We can survive a week with a full tank of water (110 litres) but only 3 nights, maybe 4 max, with our loo. I am going to get a spare ‘cassette’ for our loo and this should allow us to roam free for a week. But, up here we would still need to stay in a campsite one day in seven. [Insofar as charging batteries, etc, our system is so efficient now that I have everything sorted, we have been ‘off grid’ for 4 weeks in late autumn in France without a worry, so it’s not a problem for us … but it might be for you.]
Which is fine, because, whilst I don’t like spending the money (you’re working on between £17 and £30 a night here in Scotland – our three pitches have cost us £23; £25 and £18) staying on a campsite does give you that sense of freedom to open your doors and just let everything hang out. There is always something a little bit edgy about wild camping – not so on a campsite. And, whilst our shower is perfectly adequate, we always restrict the amount of water we use. On a campsite, that is not an issue.

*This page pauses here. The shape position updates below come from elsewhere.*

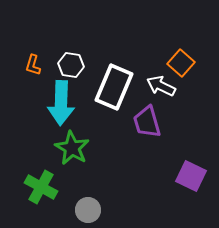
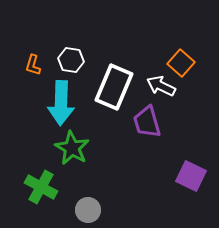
white hexagon: moved 5 px up
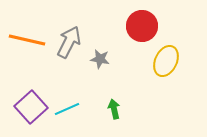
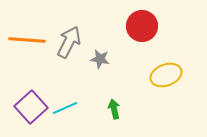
orange line: rotated 9 degrees counterclockwise
yellow ellipse: moved 14 px down; rotated 44 degrees clockwise
cyan line: moved 2 px left, 1 px up
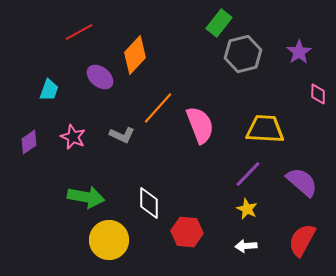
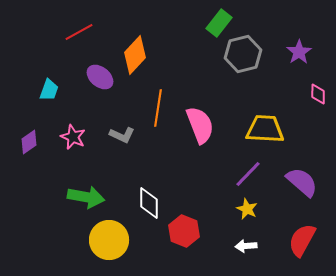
orange line: rotated 33 degrees counterclockwise
red hexagon: moved 3 px left, 1 px up; rotated 16 degrees clockwise
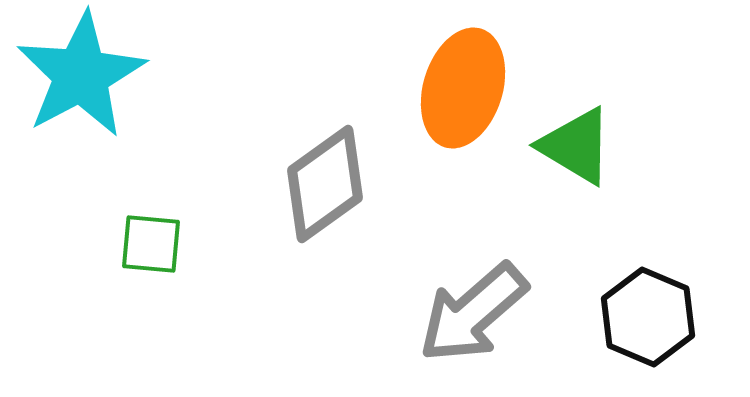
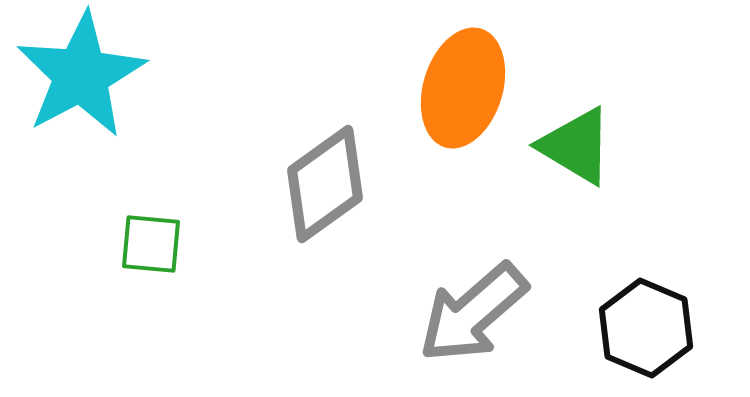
black hexagon: moved 2 px left, 11 px down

So, it’s a balance, one forced on us by the need to get water and empty tanks. Which works well. Currently, now meandering home having had a fab couple of nights in Scourie campsite … with another 25 mile cycle ride that our thighs have yet to recover from … and then two nights wild camping in the back of beyond, we on Morvic Campsite. I’ve just run five klicks and C is out doing the same. We’ve got Cassie again, as Jen and James are heading home, and we are pushing south via Mallaig to see old work friends of C’s.

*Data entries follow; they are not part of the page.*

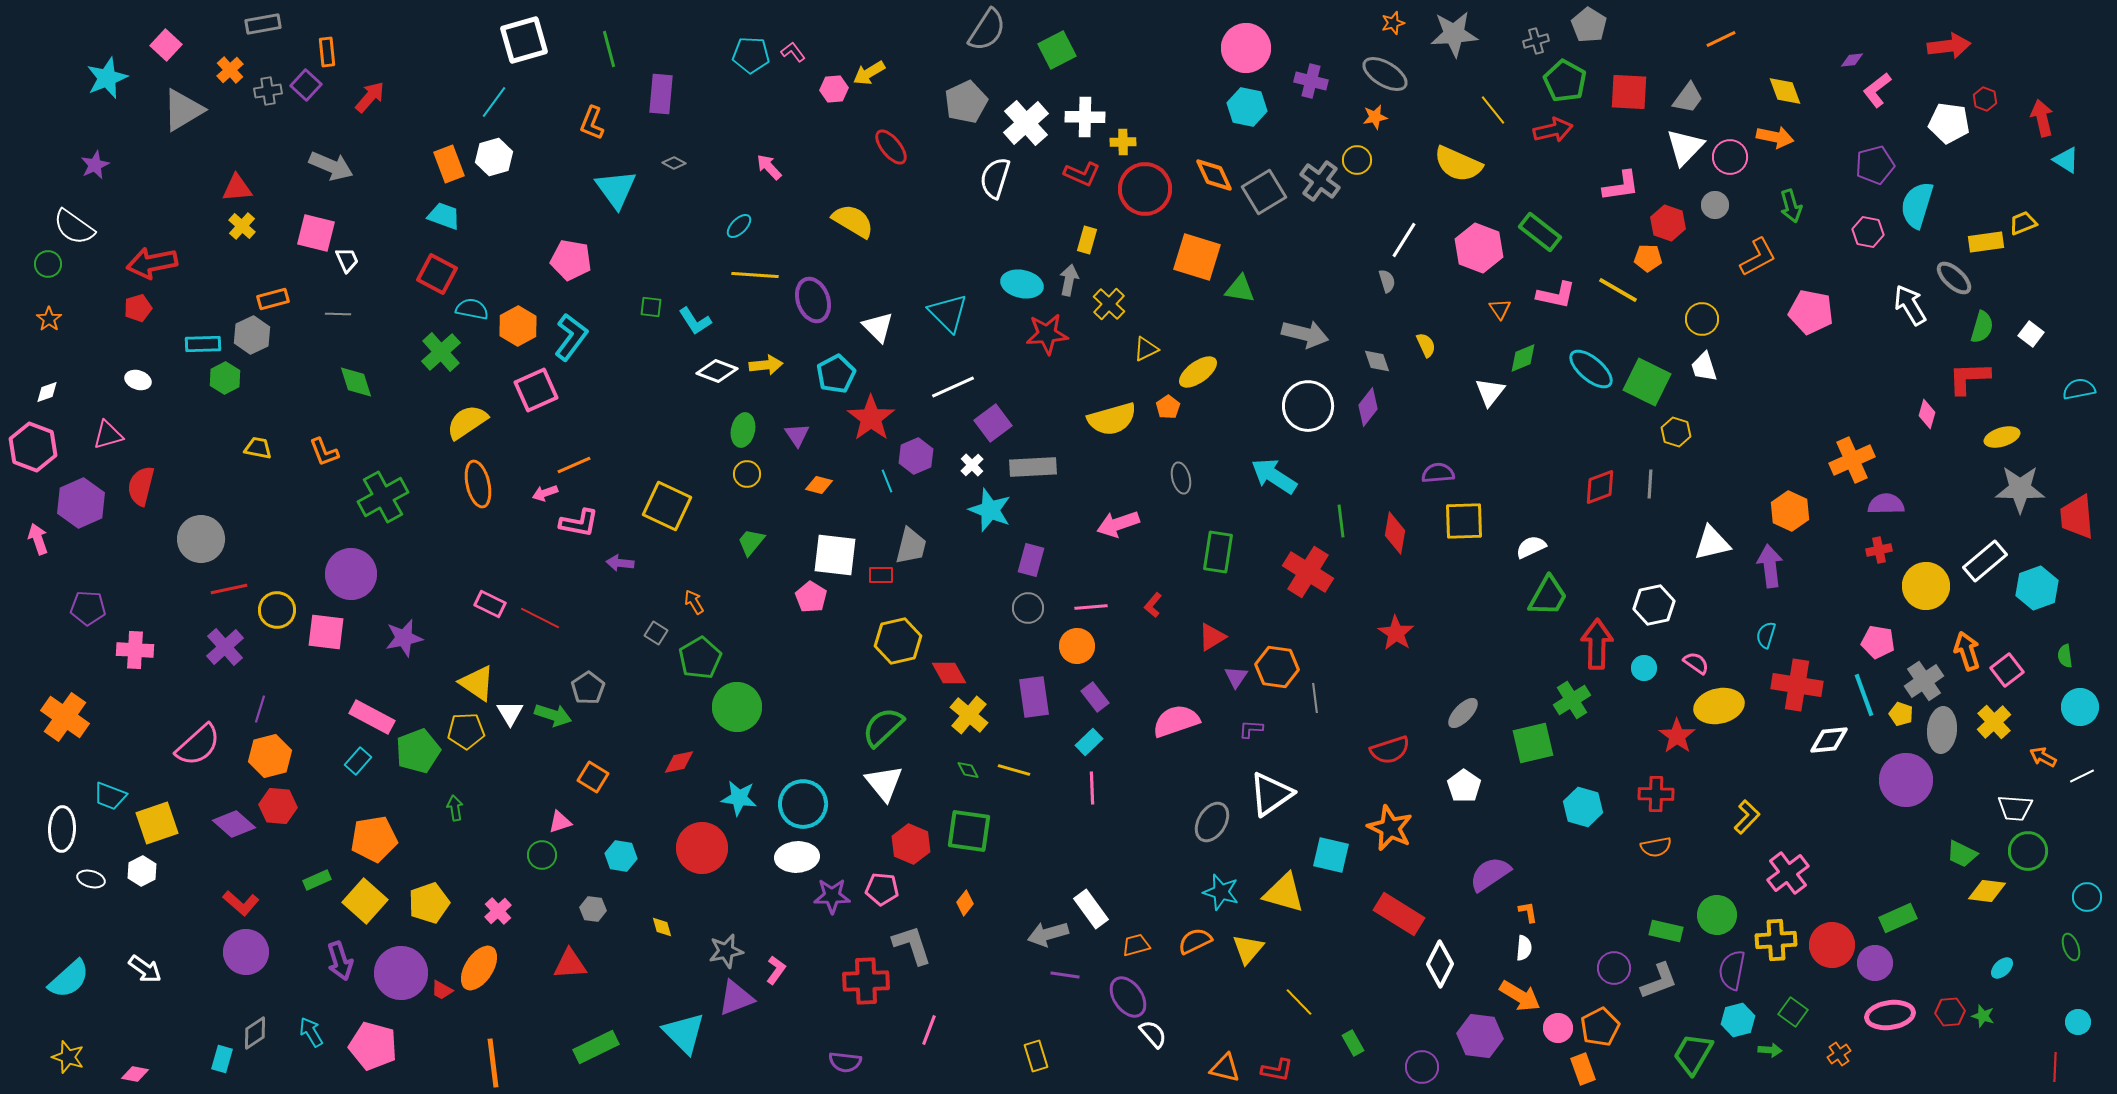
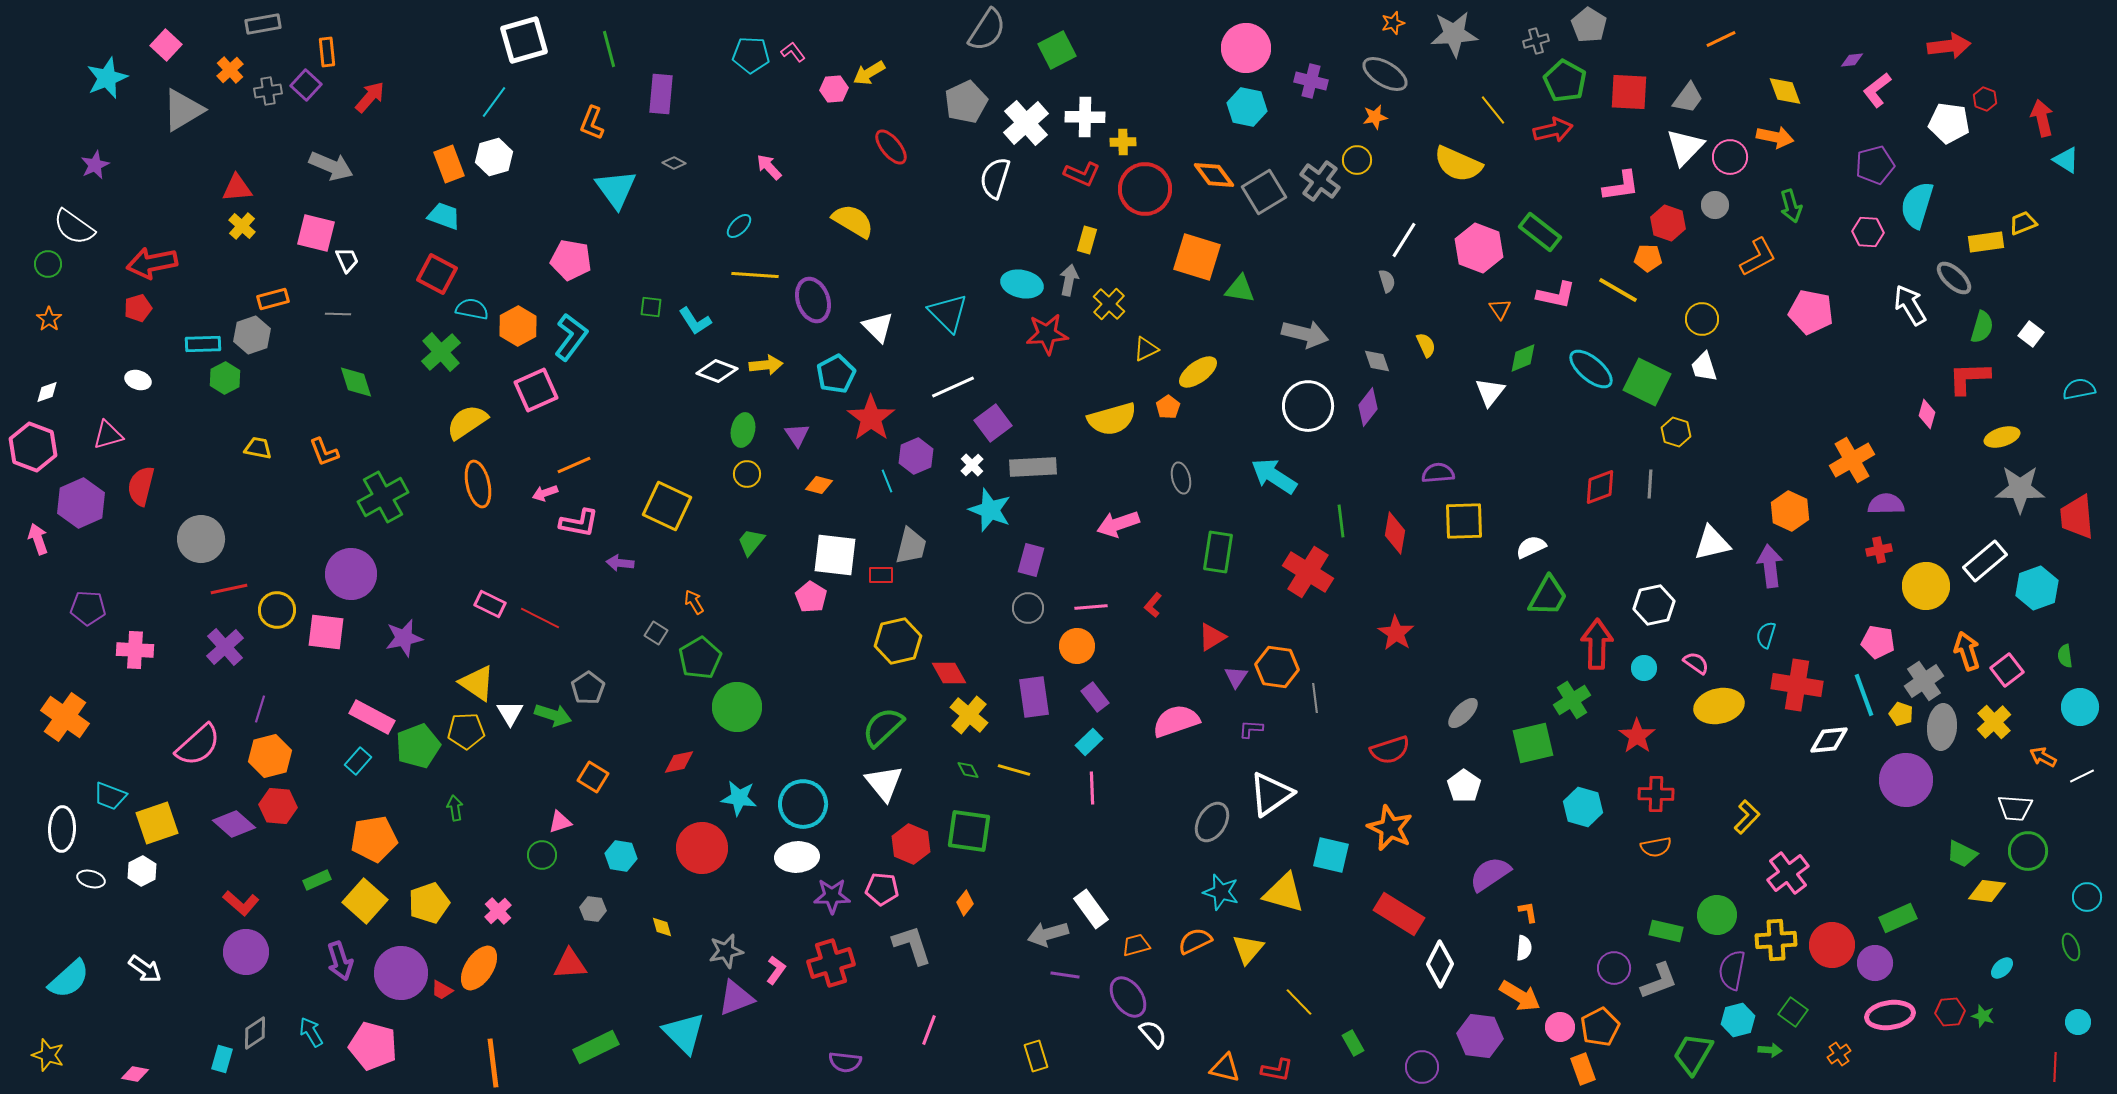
orange diamond at (1214, 175): rotated 12 degrees counterclockwise
pink hexagon at (1868, 232): rotated 8 degrees counterclockwise
gray hexagon at (252, 335): rotated 6 degrees clockwise
orange cross at (1852, 460): rotated 6 degrees counterclockwise
gray ellipse at (1942, 730): moved 3 px up
red star at (1677, 736): moved 40 px left
green pentagon at (418, 751): moved 5 px up
red cross at (866, 981): moved 35 px left, 18 px up; rotated 15 degrees counterclockwise
pink circle at (1558, 1028): moved 2 px right, 1 px up
yellow star at (68, 1057): moved 20 px left, 2 px up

Home by Tuesday. Work at the school on Thursday. And then a busy time here and there, including a three-night stay in Paris in mid-October with Mary. I know, it’s a hard life. I should be writing book 6 by then. I’ve finished rewriting Unsuspecting Hero and we are now in the ‘reading out loud to C stage’, which really does help. It is a much better book now, even if I say so myself.
And good news: no politics today!
[John Redwood tweeted yesterday that it wasn’t the courts’ responsibility to preside on issues like the poroguing of parliament … it was parliament who should be debating the issue. I’m not quite sure he saw the irony of his tweet. Oh well.]